Realistic expectations: a conservative overclock adds 5–10% FPS. A moderate overclock — what most beginners reach on a first attempt — adds 10–15%. An aggressive overclock on a chip with good silicon headroom can approach 20%. That’s the equivalent of one GPU tier, at zero cost.
Safety Limits and Pre-Flight Checks
GPU overclocking is safe when you respect two hard limits.
Temperature limit: 83°C under sustained gaming load. At around 83–87°C, most GPUs begin thermal throttling — automatically reducing clock speeds to cool down. Running consistently above 90°C accelerates a process called electromigration: metal atoms in the transistors literally migrate under sustained heat, eventually creating micro-shorts that cause permanent degradation. A well-cooled overclock running at 78–82°C will have negligible lifespan impact compared to stock. One sustaining 92°C is genuinely shortening the card’s life.

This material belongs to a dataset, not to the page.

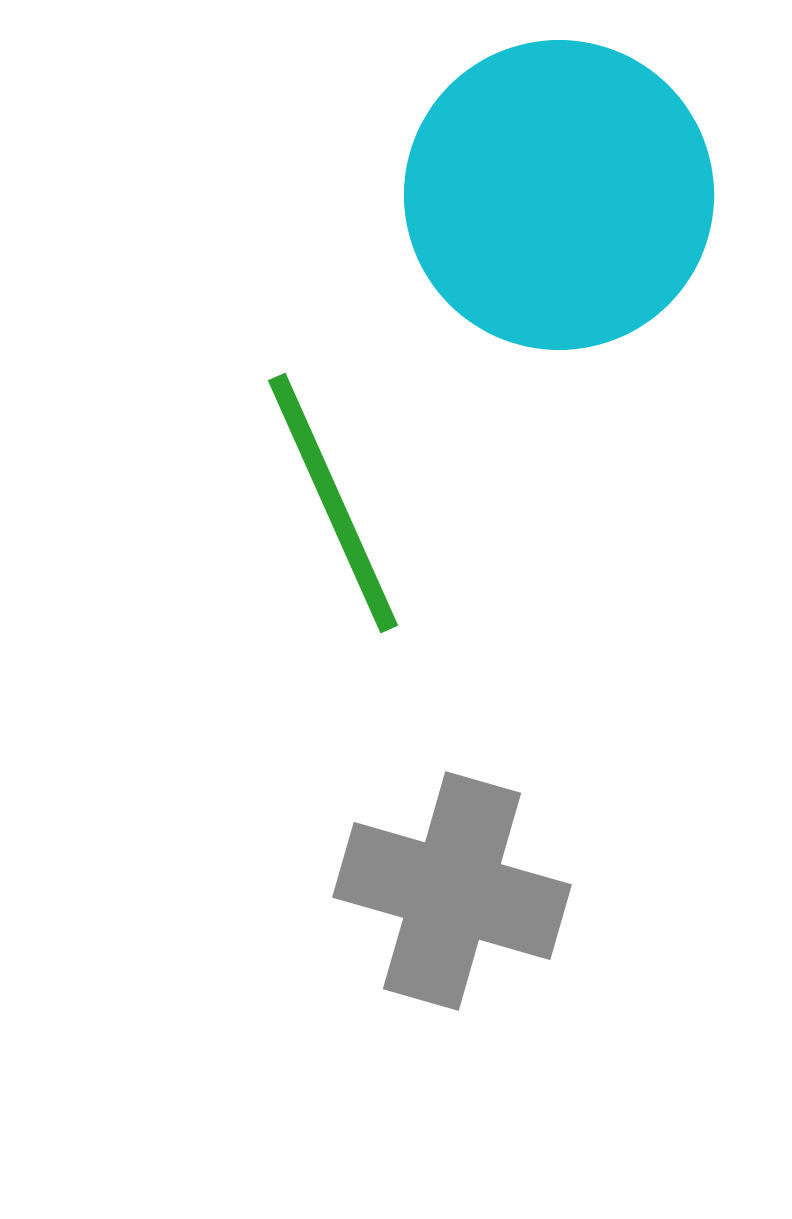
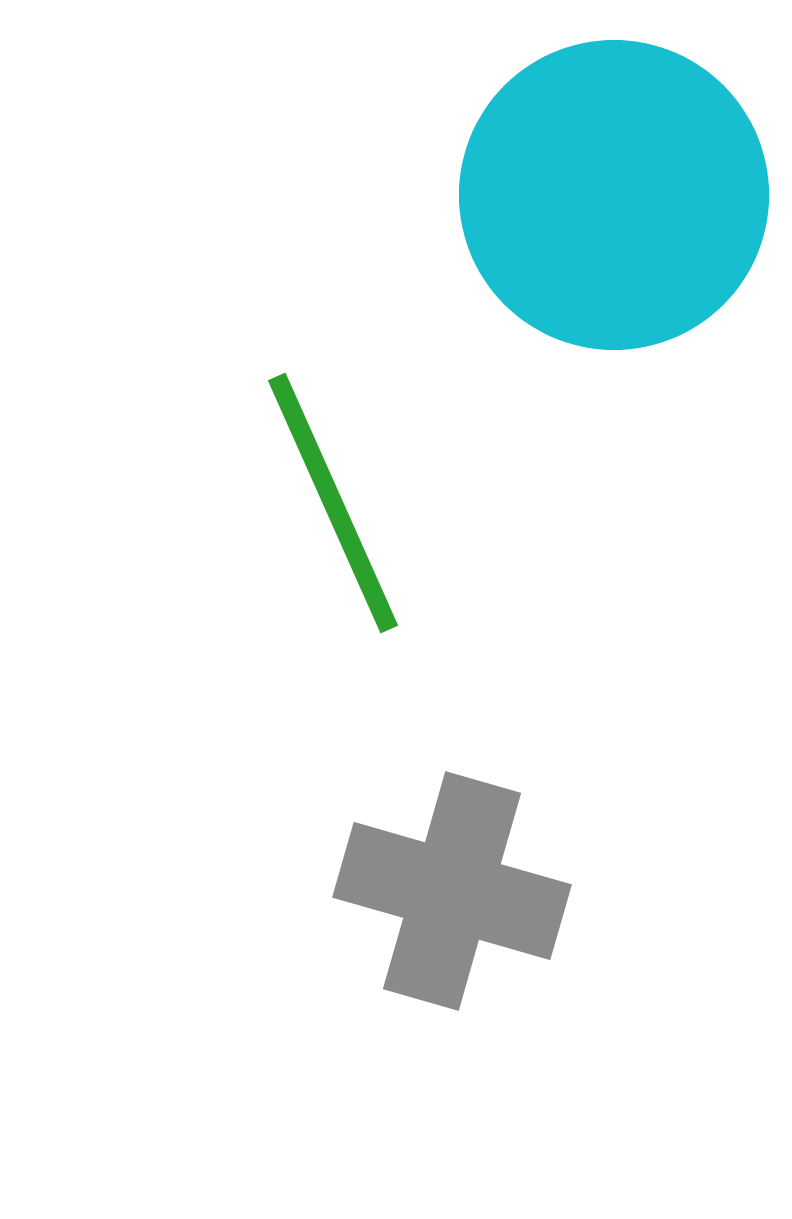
cyan circle: moved 55 px right
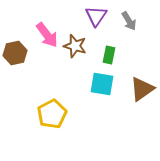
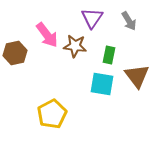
purple triangle: moved 4 px left, 2 px down
brown star: rotated 10 degrees counterclockwise
brown triangle: moved 5 px left, 13 px up; rotated 32 degrees counterclockwise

Voltage: don’t touch it yet. Voltage is the other damage vector, and it’s more dangerous than temperature alone. Increasing voltage doesn’t increase heat linearly — it increases heat quadratically. A +50mV bump for a marginal clock gain generates far more thermal stress than that gain justifies. Beginners should leave voltage at its default for a first overclock. Advanced users can actually go the other direction — reducing voltage while maintaining or exceeding stock clocks (called undervolting) — but that’s outside beginner scope and covered separately.
Before touching any sliders, complete these three checks:
- Update GPU drivers. Old drivers can cause instability that looks like an overclock failing. Install the latest from NVIDIA or AMD’s official sites before you start.
- Check baseline temperatures. Run a demanding game for 20–30 minutes and note your peak GPU temperature. If you’re already hitting 85°C or above at stock speeds, clean your heatsink first — dust buildup is the culprit. There is no point overclocking a card that’s already thermally throttling.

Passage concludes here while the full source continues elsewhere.